Alastair Brown, chief executive officer of Lombard Risk, said: "We recognise that this has been a challenging first half for Lombard Risk”.
“A number of opportunities we had hoped to secure in the period remain in the pipeline as market distractions such as MiFID II caused companies to delay on committing to new projects. This leaves us much to do in the second half, and converting our strong visible pipeline will be crucial to us meeting market forecasts,” he said.
"However, with the size and quality of our pipeline at an all-time high, we remain confident this can be achieved. During the period strong foundations have been put in place, with an improved sales force, a new development centre in Birmingham, and a renewed effort to target new business as well as extant cross-selling opportunities. We expect delivery of a strong second half will enable the company to meet its stated objectives of being cash generative. We believe this positions Lombard Risk well for the future and we look forward to updating the market on progress during the second half of the financial year,” he added.
Lessons from first half
Speaking to Proactive Investors, Brown said some hard lessons had been learnt in the first half, and conceded that the company had been too focused on converting existing pipeline opportunities and had not been building up the new business pipeline.
“We've had to rethink the way we build lead pipelines. We've industrialised lead generation and are now achieving lead generation in a sustainable way,” Brown said.
Asia was the first region to benefit from the changes, as management had been aware of problems coming down the turnpike, and the Asia franchise “is now firing on all cylinders”.
“We've won our first mandate with a Taiwanese bank, and we've broken into Australia, where we've been working with industry participants ahead of the new Australian Prudential Regulatory Authority regulations due to come in force,” Brown said.
Europe has its own new set of regulations on the way in the form of MiFID II, the EU's financial instruments directive, and although regulatory changes are generally good news for a company whose product helps clients navigate the regulatory minefield, MiFID II appears to be a double-edged sword for Lombard, with companies delaying on committing to new projects.
Changes made in Asia are clearly paying off and the expectation is that management initiatives will pay off similarly in North America and EMEA (Europe, Middle East and Africa).
“The business is always second half weighted, but this year we need it to outperform the first half more than usual to hit our targets – a 32/68 split – but we've had years like that before,” Brown asserted.
House broker leaves full-year forecasts unchanged
House broker finnCap said the first half of the financial year was “surprisingly challenging” but noted that management has sufficient visibility and confidence in the pipeline to reaffirm guidance for the company’s full-year growth and profit expectations.

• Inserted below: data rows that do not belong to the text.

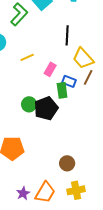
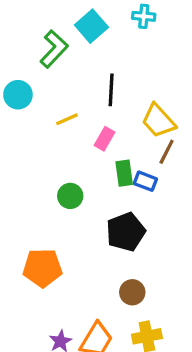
black line: (67, 35) -> (111, 90), moved
blue rectangle: (69, 81) -> (145, 181), moved
black pentagon: (46, 108) -> (126, 232), moved

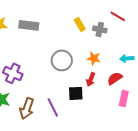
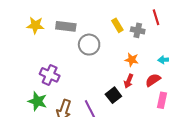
red line: (118, 16) -> (156, 17), turned 42
gray circle: (62, 60) -> (89, 45), moved
black square: (76, 93) -> (113, 95), turned -35

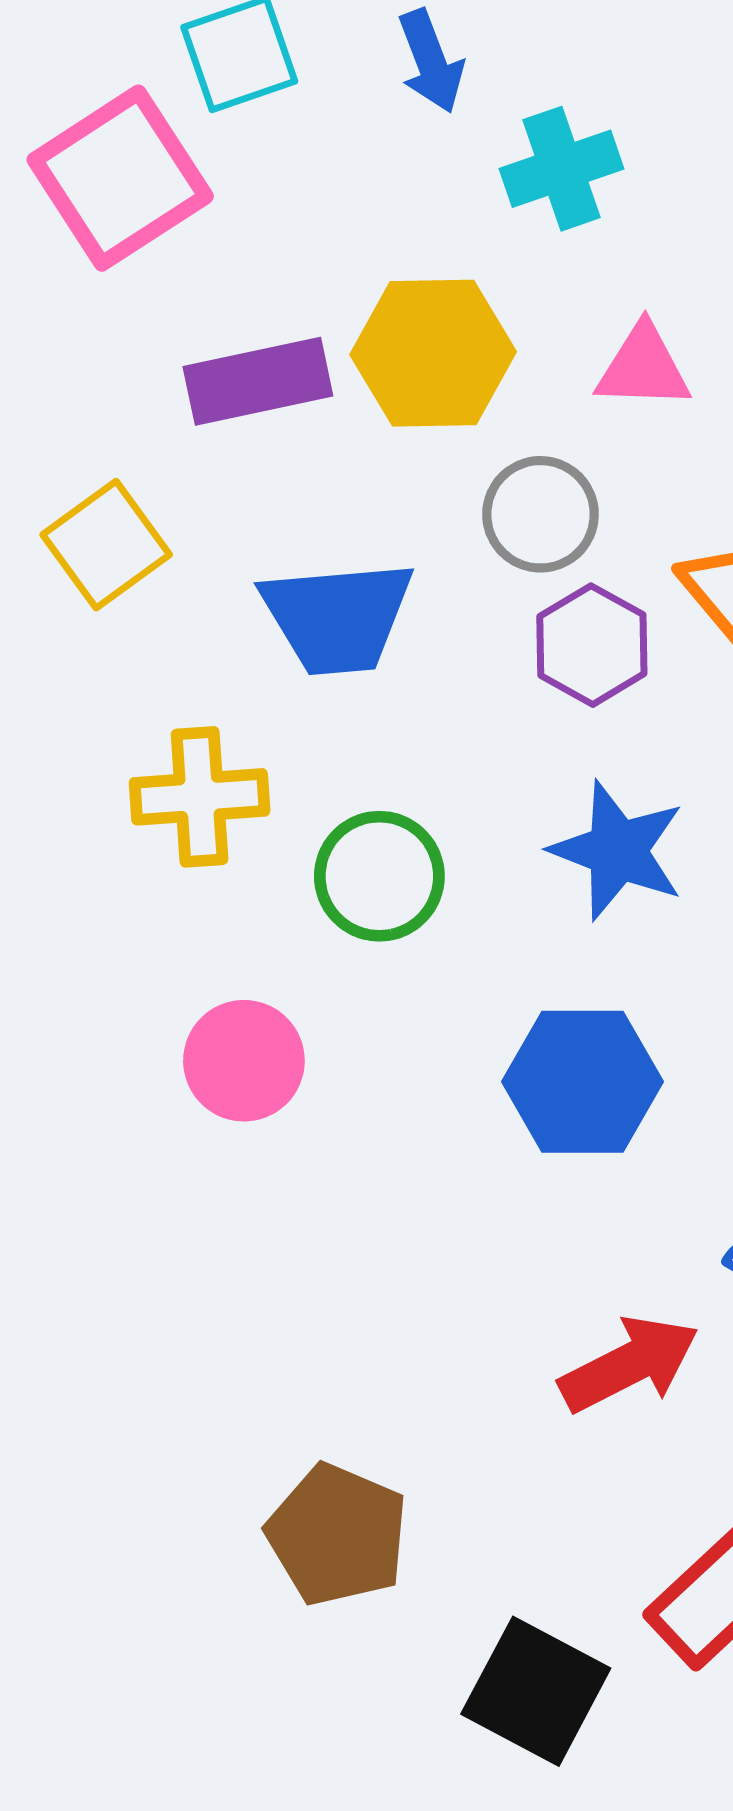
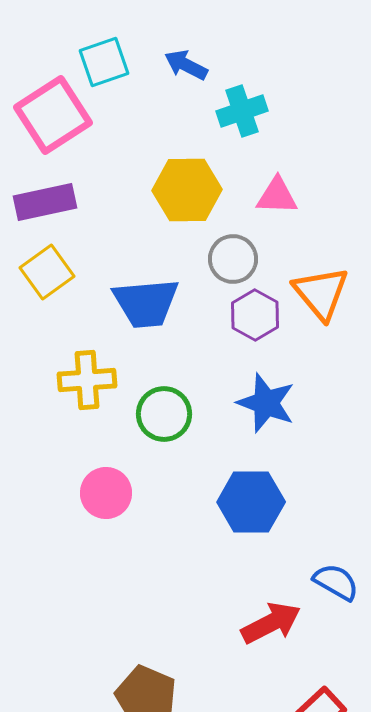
blue arrow: (431, 61) -> (186, 65), turned 138
purple rectangle: (258, 381) -> (45, 202), moved

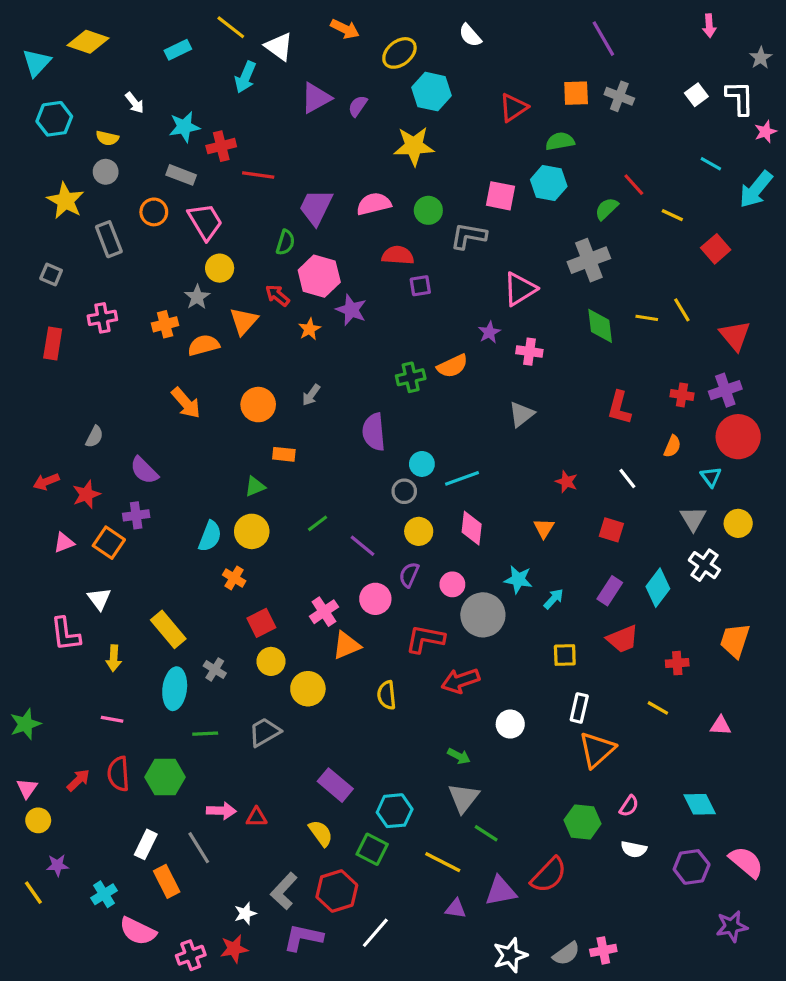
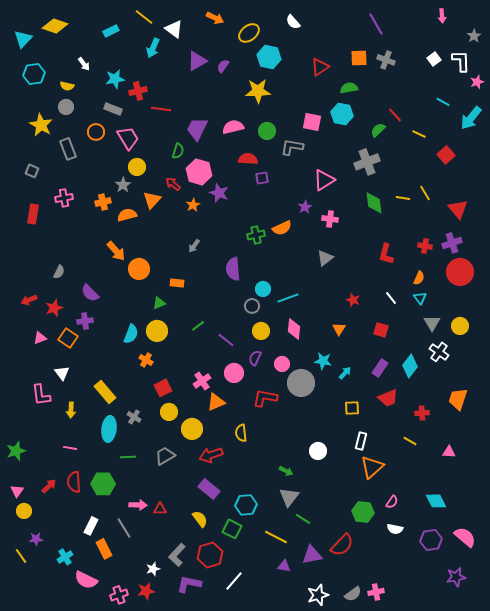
orange circle: (258, 405) -> (139, 269), moved
cyan triangle: (711, 477) -> (420, 298), moved
red arrow: (460, 681) -> (211, 455), moved

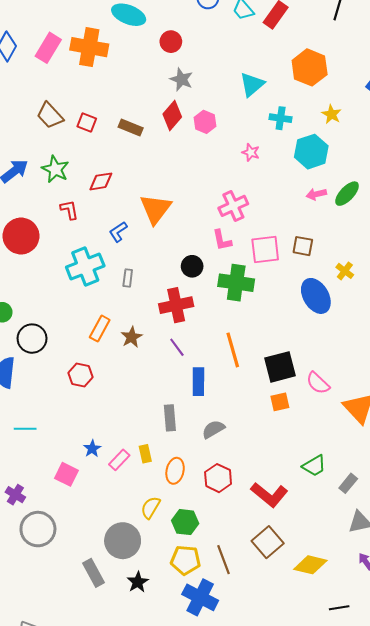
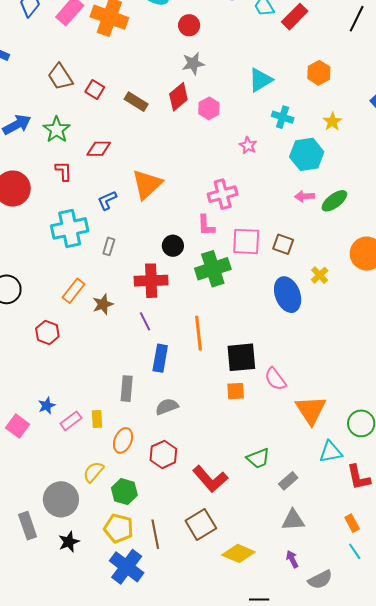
orange hexagon: (310, 67) -> (319, 73), size x0.7
gray star: (181, 79) -> (193, 63), turned 30
green cross: (236, 283) -> (213, 269), turned -36

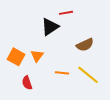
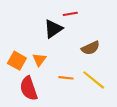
red semicircle: (27, 83) -> (29, 88), size x1.6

“A poor six months hampered by a fall in service revenue and contract delays does leave a mountain to climb in the second half, but the company feels it has sufficient momentum given the £9.2mln contracted order book and record pipeline to achieve a demanding target,” .finnCap's Lorne Daniel said.
“It is important that the operational accomplishments over the last 18 months are not lost in the gloom of an under-performing half: sales have moved up to a different level since 2016; operations are now truly global with growing success in Asia; a new development centre has been set up; and a partnership has been formed with Oracle,” Daniel added.
In an interview with Proactive Investors' Andrew Scott, Brown said the fact that its partnership with Oracle unexpectedly failed to generate a contract win for its flagship AgileREPORTER product in the year was “very disappointing”.
Brown said it has a great relationship with Oracle, but collaboration with such a huge partner effectively means the junior partner becomes hostage to the other partner's business cycles and Lombard “had effectively lost a half-year” in North America as a result of this.
In keeping with the board's own guidance, finnCap left its forecasts unchanged for the current year.
Shares in Lombard plunged by a third in the morning trading session on Wednesday.